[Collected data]
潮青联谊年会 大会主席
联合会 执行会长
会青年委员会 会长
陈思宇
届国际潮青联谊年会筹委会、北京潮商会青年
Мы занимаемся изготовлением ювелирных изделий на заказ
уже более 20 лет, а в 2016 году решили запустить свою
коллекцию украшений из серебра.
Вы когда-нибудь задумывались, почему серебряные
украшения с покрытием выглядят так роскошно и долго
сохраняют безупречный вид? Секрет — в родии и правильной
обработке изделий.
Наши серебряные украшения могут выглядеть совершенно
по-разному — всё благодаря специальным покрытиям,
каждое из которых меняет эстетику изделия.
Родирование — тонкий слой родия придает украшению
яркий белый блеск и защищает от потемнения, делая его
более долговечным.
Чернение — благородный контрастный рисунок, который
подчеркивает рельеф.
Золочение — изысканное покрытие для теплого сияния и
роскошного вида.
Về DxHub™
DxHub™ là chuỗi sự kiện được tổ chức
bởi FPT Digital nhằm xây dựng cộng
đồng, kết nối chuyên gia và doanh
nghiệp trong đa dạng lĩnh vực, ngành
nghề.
--
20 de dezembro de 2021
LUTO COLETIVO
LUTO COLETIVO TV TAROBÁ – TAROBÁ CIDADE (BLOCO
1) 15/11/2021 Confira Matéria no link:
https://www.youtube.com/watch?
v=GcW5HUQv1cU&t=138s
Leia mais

* **TASK REQUIREMENTS**: Look through the entries above and copy each line that has "изделий" in it.

* **TASK ANSWER**:
Мы занимаемся изготовлением ювелирных изделий на заказ
обработке изделий.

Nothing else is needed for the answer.